Page images and extracted text
━━━━━━━━

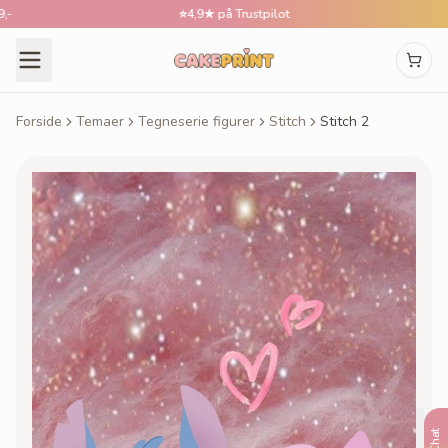
⭐
4,9★ på Trustpilot

Forside
Temaer
Tegneserie figurer
Stitch
Stitch 2
Chat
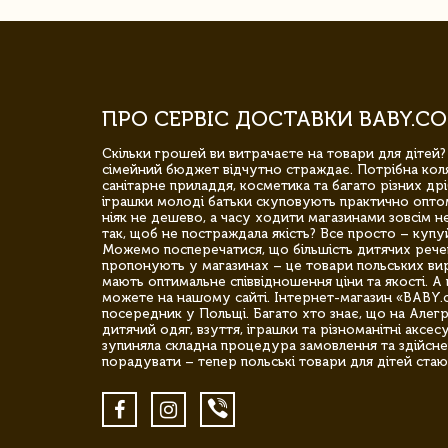
ПРО СЕРВІС ДОСТАВКИ BABY.CO
Скільки грошей ви витрачаєте на товари для дітей?
сімейний бюджет відчутно страждає. Потрібна коля
санітарне приладдя, косметика та багато різних дрі
іграшки молоді батьки скуповують практично опто
ніяк не дешево, а часу ходити магазинами зовсім не
так, щоб не постраждала якість? Все просто – купу
Можемо посперечатися, що більшість дитячих речей,
пропонують у магазинах – це товари польських вир
мають оптимальне співвідношення ціни та якості. А 
можете на нашому сайті. Інтернет-магазин «BABY.
посередник у Польщі. Багато хто знає, що на Але
дитячий одяг, взуття, іграшки та різноманітні аксес
зупиняла складна процедура замовлення та здійсне
порадувати – тепер польські товари для дітей стаю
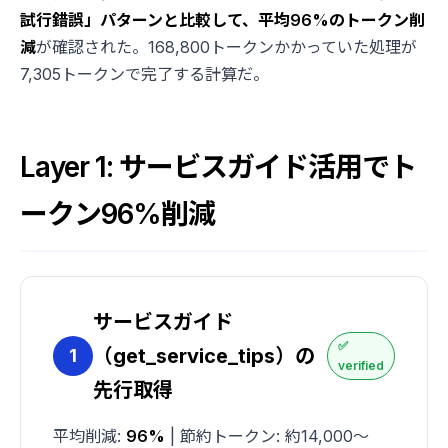
試行錯誤」パターンと比較して、平均96%のトークン削
減
が確認された。168,800トークンかかっていた処理が
7,305トークンで完了する計算だ。
Layer 1: サービスガイド活用でト
ークン96%削減
サービスガイド
✅
（get_service_tips）の
1
verified
先行取得
平均削減:
96%
| 節約トークン: 約14,000〜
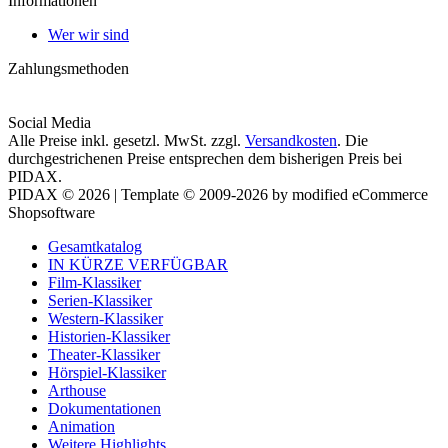
Informationen
Wer wir sind
Zahlungsmethoden
Social Media
Alle Preise inkl. gesetzl. MwSt. zzgl.
Versandkosten
. Die
durchgestrichenen Preise entsprechen dem bisherigen Preis bei
PIDAX.
PIDAX © 2026 | Template © 2009-2026 by modified eCommerce
Shopsoftware
Gesamtkatalog
IN KÜRZE VERFÜGBAR
Film-Klassiker
Serien-Klassiker
Western-Klassiker
Historien-Klassiker
Theater-Klassiker
Hörspiel-Klassiker
Arthouse
Dokumentationen
Animation
Weitere Highlights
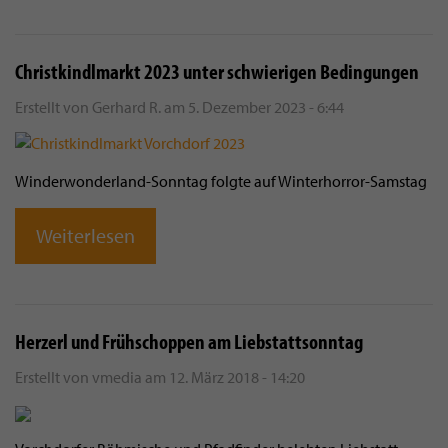
Christkindlmarkt 2023 unter schwierigen Bedingungen
Erstellt von
Gerhard R.
am
5. Dezember 2023 - 6:44
Winderwonderland-Sonntag folgte auf Winterhorror-Samstag
Weiterlesen
Herzerl und Frühschoppen am Liebstattsonntag
Erstellt von
vmedia
am
12. März 2018 - 14:20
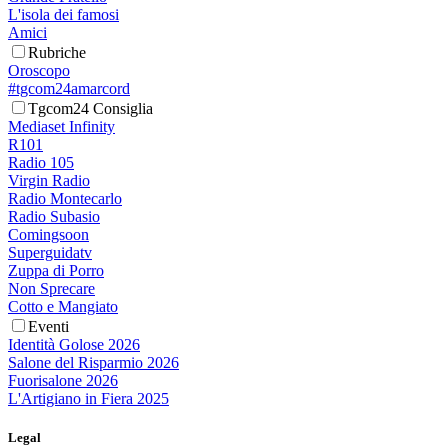
L'isola dei famosi
Amici
Rubriche
Oroscopo
#tgcom24amarcord
Tgcom24 Consiglia
Mediaset Infinity
R101
Radio 105
Virgin Radio
Radio Montecarlo
Radio Subasio
Comingsoon
Superguidatv
Zuppa di Porro
Non Sprecare
Cotto e Mangiato
Eventi
Identità Golose 2026
Salone del Risparmio 2026
Fuorisalone 2026
L'Artigiano in Fiera 2025
Legal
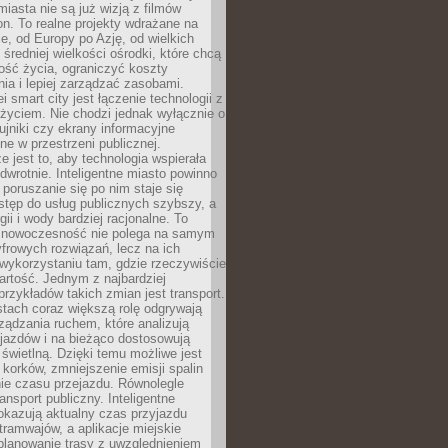
miasta nie są już wizją z filmów
ion. To realne projekty wdrażane na
e, od Europy po Azję, od wielkich
 średniej wielkości ośrodki, które chcą
ość życia, ograniczyć koszty
ia i lepiej zarządzać zasobami.
i smart city jest łączenie technologii z
życiem. Nie chodzi jednak wyłącznie o
zujniki czy ekrany informacyjne
e w przestrzeni publicznej.
e jest to, aby technologia wspierała
 odwrotnie. Inteligentne miasto powinno
 poruszanie się po nim staje się
stęp do usług publicznych szybszy, a
gii i wody bardziej racjonalne. To
 nowoczesność nie polega na samym
frowych rozwiązań, lecz na ich
ykorzystaniu tam, gdzie rzeczywiście
rtość. Jednym z najbardziej
rzykładów takich zmian jest transport.
tach coraz większą rolę odgrywają
ądzania ruchem, które analizują
jazdów i na bieżąco dostosowują
 świetlną. Dzięki temu możliwe jest
 korków, zmniejszenie emisji spalin
ie czasu przejazdu. Równolegle
ransport publiczny. Inteligentne
okazują aktualny czas przyjazdu
tramwajów, a aplikacje miejskie
planowanie trasy z uwzględnieniem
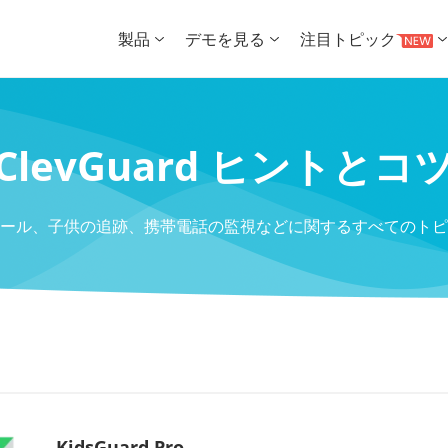
製品
デモを見る
注目トピック
ClevGuard ヒントとコ
ール、子供の追跡、携帯電話の監視などに関するすべてのトピ
KidsGuard Pro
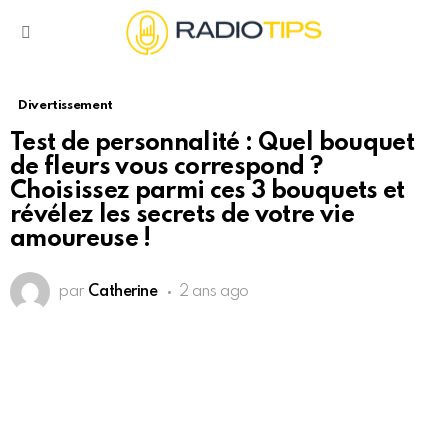
Menu
Divertissement
Test de personnalité : Quel bouquet
de fleurs vous correspond ?
Choisissez parmi ces 3 bouquets et
révélez les secrets de votre vie
amoureuse !
par
Catherine
2 ans ago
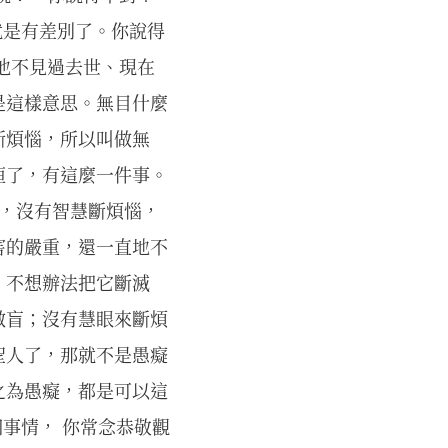
就是有差別了。你說得
他不見過去世、現在
是這樣意思。無目什麼
斷煩惱，所以叫做無
洹了，有這麼一件事。
報，沒有智慧斷煩惱，
害的嚴重，還一直地不
，不想辦法把它斷滅
做盲；沒有慧眼來斷煩
聖人了，那就不是愚癡
之為愚癡，都是可以這
個事情， 你常念恭敬觀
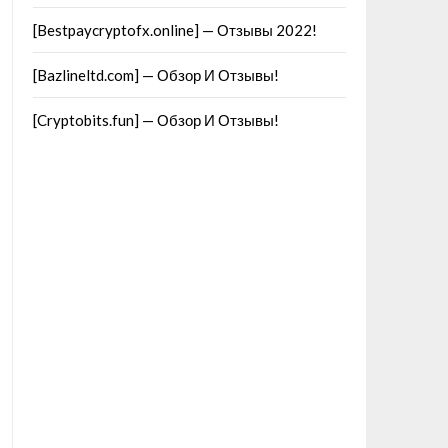
[Bestpaycryptofx.online] — Отзывы 2022!
[Bazlineltd.com] — Обзор И Отзывы!
[Cryptobits.fun] — Обзор И Отзывы!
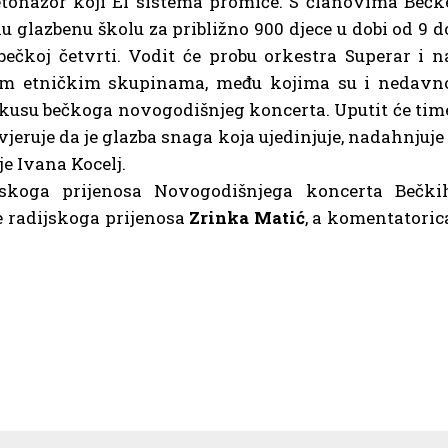
tonazor koji El sistema promiče. S članovima Bečk
nu glazbenu školu za približno 900 djece u dobi od 9 d
bečkoj četvrti. Vodit će probu orkestra Superar i n
tijim etničkim skupinama, među kojima su i nedavn
a pokusu bečkoga novogodišnjeg koncerta. Uputit će tim
eruje da je glazba snaga koja ujedinjuje, nadahnjuje 
je Ivana Kocelj.
ijskoga prijenosa Novogodišnjega koncerta Bečki
je radijskoga prijenosa
Zrinka Matić
, a komentatoric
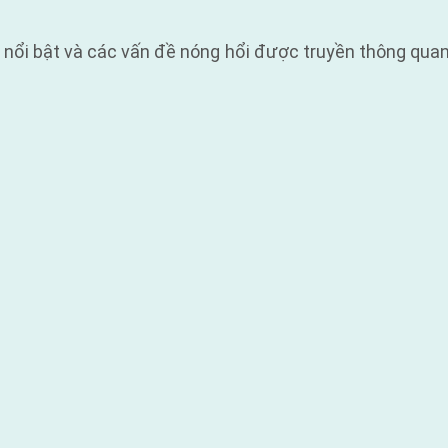
 nổi bật và các vấn đề nóng hổi được truyền thông quan 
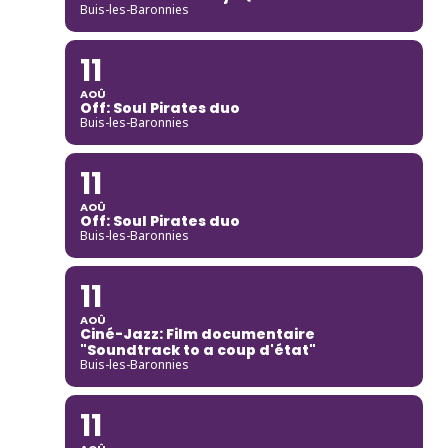
Buis-les-Baronnies
11
AOÛ
Off: Soul Pirates duo
Buis-les-Baronnies
11
AOÛ
Off: Soul Pirates duo
Buis-les-Baronnies
11
AOÛ
Ciné-Jazz: Film documentaire
"Soundtrack to a coup d'état"
Buis-les-Baronnies
11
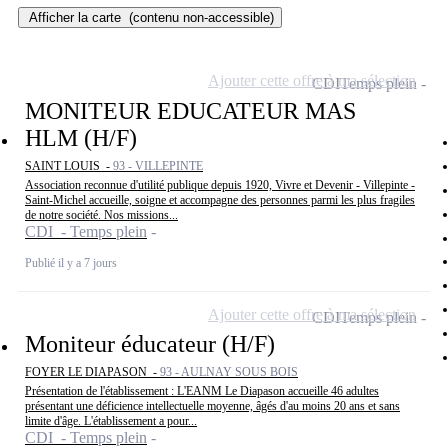
Afficher la carte
(contenu non-accessible)
Ajouter cette offre à ma sélection
CDI
Temps plein
MONITEUR EDUCATEUR MAS
HLM (H/F)
SAINT LOUIS -
93 - VILLEPINTE
Association reconnue d'utilité publique depuis 1920, Vivre et Devenir - Villepinte -
Saint-Michel accueille, soigne et accompagne des personnes parmi les plus fragiles
de notre société. Nos missions...
CDI - Temps plein
Publié il y a 7 jours
Ajouter cette offre à ma sélection
CDI
Temps plein
Moniteur éducateur (H/F)
FOYER LE DIAPASON -
93 - AULNAY SOUS BOIS
Présentation de l'établissement : L'EANM Le Diapason accueille 46 adultes
présentant une déficience intellectuelle moyenne, âgés d'au moins 20 ans et sans
limite d'âge. L'établissement a pour...
CDI - Temps plein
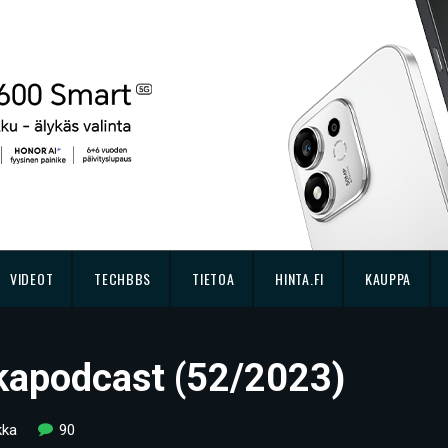
VIDEOT
TECHBBS
TIETOA
HINTA.FI
KAUPPA
kkapodcast (52/2023)
kka
90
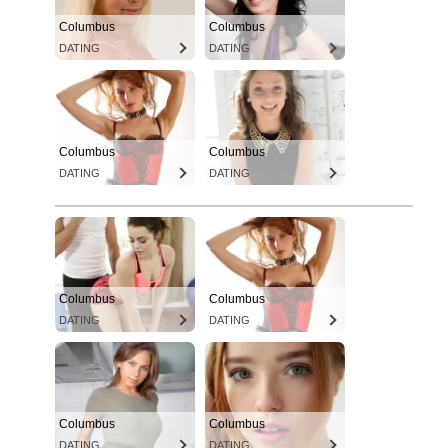
Columbus
Columbus
DATING
DATING
Columbus
Columbus
DATING
DATING
Columbus
Columbus
DATING
DATING
Columbus
Columbus
DATING
DATING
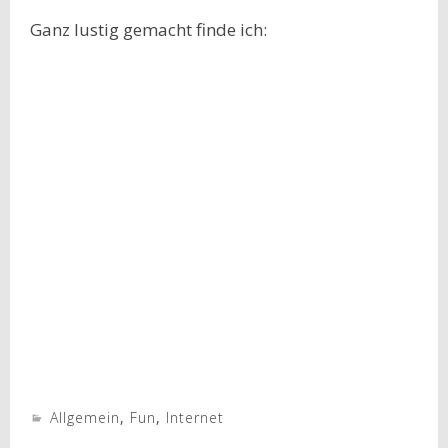
Ganz lustig gemacht finde ich:
Allgemein
,
Fun
,
Internet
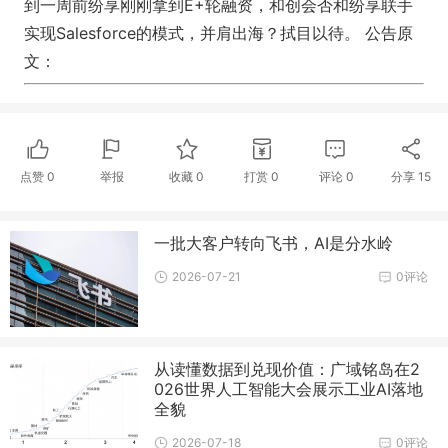
到一周前纷享刚刚拿到E+轮融资，和创会否和纷享联手
实现Salesforce的模式，并肩出海？拭目以待。 公告原
文：
点赞
0
举报
收藏
0
打赏
0
评论
0
分享
15
一批大客户转向飞书，AI是分水岭
2026-07-21
0评论
从读懂数据到兑现价值：广域铭岛在2
026世界人工智能大会展示工业AI落地
全貌
2026-07-18
0评论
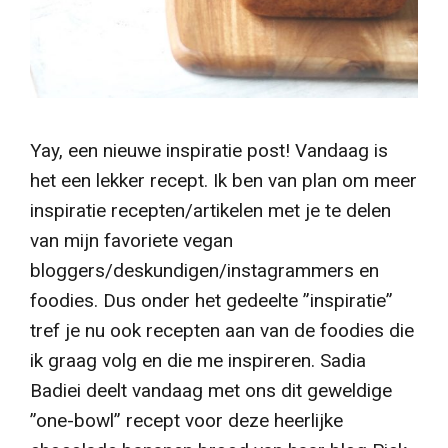
Yay, een nieuwe inspiratie post! Vandaag is
het een lekker recept.
Ik ben van plan om meer
inspiratie recepten/artikelen met je te delen
van mijn favoriete vegan
bloggers/deskundigen/instagrammers en
foodies.
Dus onder het gedeelte ”inspiratie”
tref je nu ook recepten aan van de foodies die
ik graag volg en die me inspireren.
Sadia
Badiei deelt vandaag met ons dit geweldige
”one-bowl” recept voor deze heerlijke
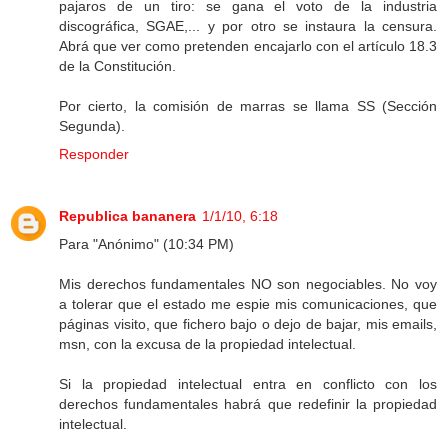
pajaros de un tiro: se gana el voto de la industria
discográfica, SGAE,... y por otro se instaura la censura.
Abrá que ver como pretenden encajarlo con el artículo 18.3
de la Constitución.
Por cierto, la comisión de marras se llama SS (Sección
Segunda).
Responder
Republica bananera
1/1/10, 6:18
Para "Anónimo" (10:34 PM)
Mis derechos fundamentales NO son negociables. No voy
a tolerar que el estado me espie mis comunicaciones, que
páginas visito, que fichero bajo o dejo de bajar, mis emails,
msn, con la excusa de la propiedad intelectual.
Si la propiedad intelectual entra en conflicto con los
derechos fundamentales habrá que redefinir la propiedad
intelectual.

━━━━━━━━

● Task directions:
Please write out exactly, and only, the lines from the beginning of the entries through the line containing "Wer wir sind", including both and skipping all pictures.

● Result:
⭐
4,9★ på Trustpilot

Forside
Temaer
Tegneserie figurer
Stitch
Stitch 2
Chat
ПРО СЕРВІС ДОСТАВКИ BABY.CO
Скільки грошей ви витрачаєте на товари для дітей?
сімейний бюджет відчутно страждає. Потрібна коля
санітарне приладдя, косметика та багато різних дрі
іграшки молоді батьки скуповують практично опто
ніяк не дешево, а часу ходити магазинами зовсім не
так, щоб не постраждала якість? Все просто – купу
Можемо посперечатися, що більшість дитячих речей,
пропонують у магазинах – це товари польських вир
мають оптимальне співвідношення ціни та якості. А 
можете на нашому сайті. Інтернет-магазин «BABY.
посередник у Польщі. Багато хто знає, що на Але
дитячий одяг, взуття, іграшки та різноманітні аксес
зупиняла складна процедура замовлення та здійсне
порадувати – тепер польські товари для дітей стаю
試行錯誤」パターンと比較して、平均96%のトークン削
減
が確認された。168,800トークンかかっていた処理が
7,305トークンで完了する計算だ。
Layer 1: サービスガイド活用でト
ークン96%削減
サービスガイド
✅
（get_service_tips）の
1
verified
先行取得
平均削減:
96%
| 節約トークン: 約14,000〜
Informationen
Wer wir sind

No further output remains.